Il y a 8 ans, j'intervenais dans cette page pour déminer un exploit toujours à venir : la science allait procéder au clonage d'un mammouth (1). Le plan était de reconstituer un embryon, dit « de mammouth » mais en réalité hybride, en introduisant dans un ovule d'éléphante de l'ADN récupéré sur le cadavre d'un mammouth congelé dans les terres russes depuis quelques millénaires. Cet embryon chimérique serait ensuite transplanté dans l'utérus d'une éléphante qui assurerait son développement.

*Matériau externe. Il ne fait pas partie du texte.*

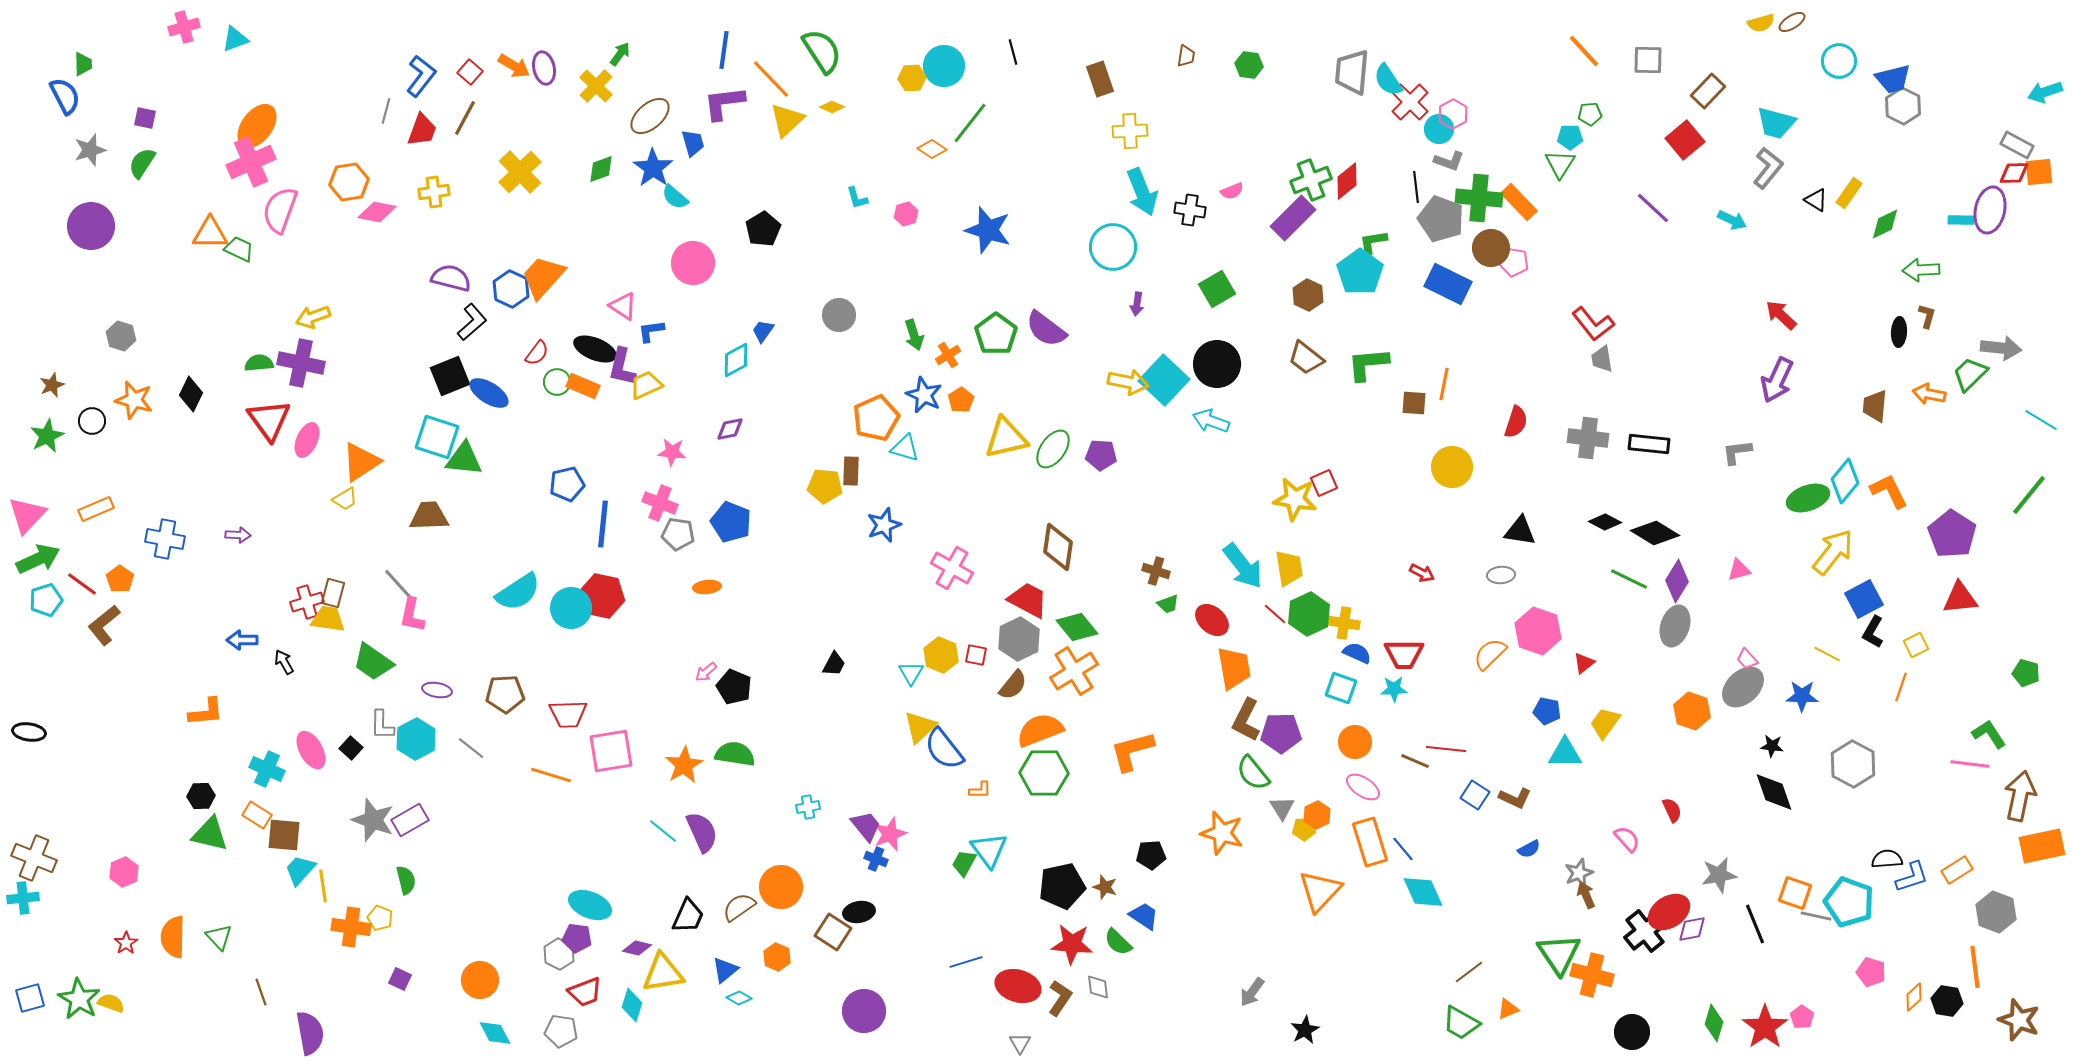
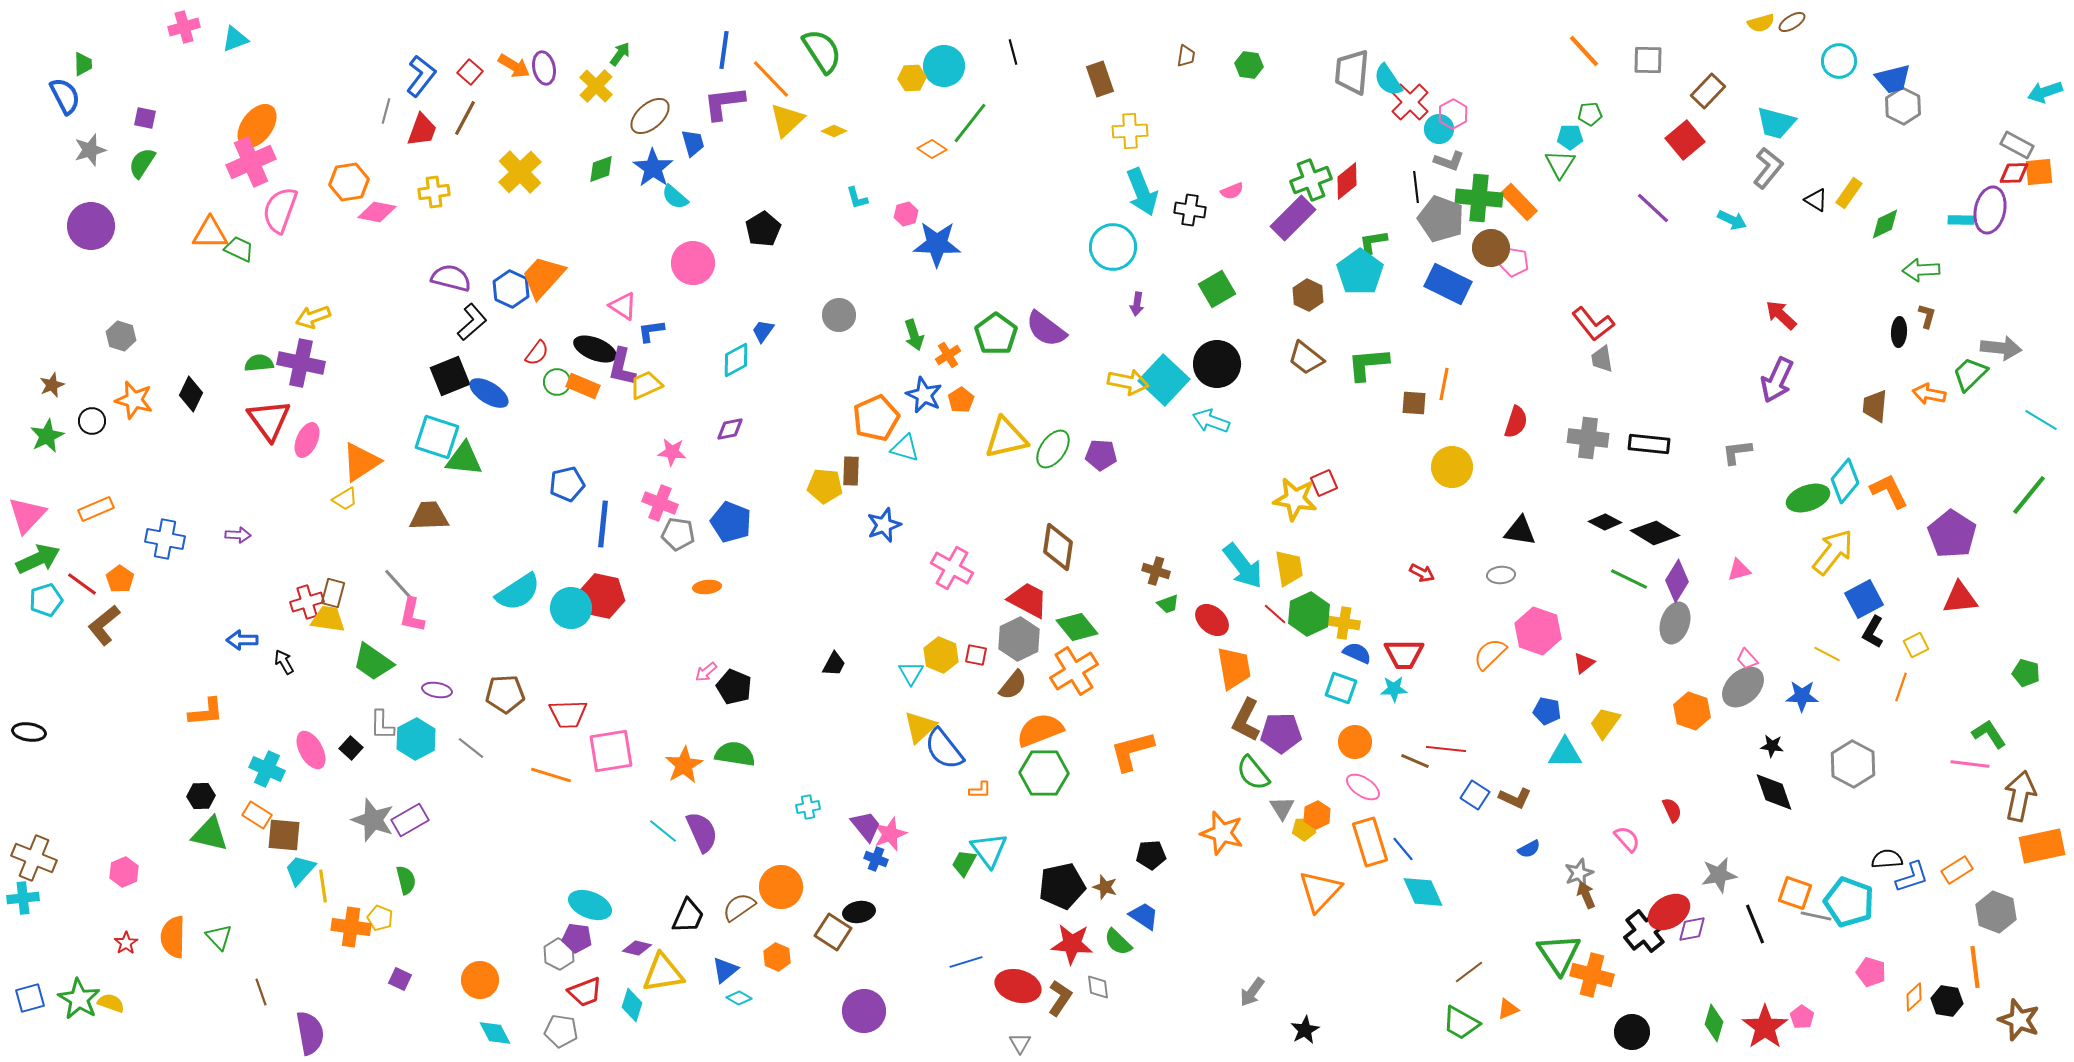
yellow diamond at (832, 107): moved 2 px right, 24 px down
blue star at (988, 230): moved 51 px left, 14 px down; rotated 15 degrees counterclockwise
gray ellipse at (1675, 626): moved 3 px up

Je soulignais alors les nombreux obstacles dans ce jeu de construction, depuis la fabrique d'un noyau « mammouth » à partir d'éléments disparates d'ADN, jusqu'à la possibilité de gestation inter spécifique, en passant par la viabilité de l'embryon hybride, et je concluais que pour faire revivre un animal disparu il faudrait pouvoir disposer, outre l'ADN, d'autres éléments biologiques définitivement perdus avec le mammouth comme sa cellule ovocyte et sa matrice. Aussi, ce protocole dément, conforme au réductionnisme génétique qui confond l'ADN avec la vie, ne s'expliquait que pour créer l'émoi et la fascination des populations, sa forte médiatisation étant propre au recueil de fonds importants apportés par des gogos amoureux de « la nature ».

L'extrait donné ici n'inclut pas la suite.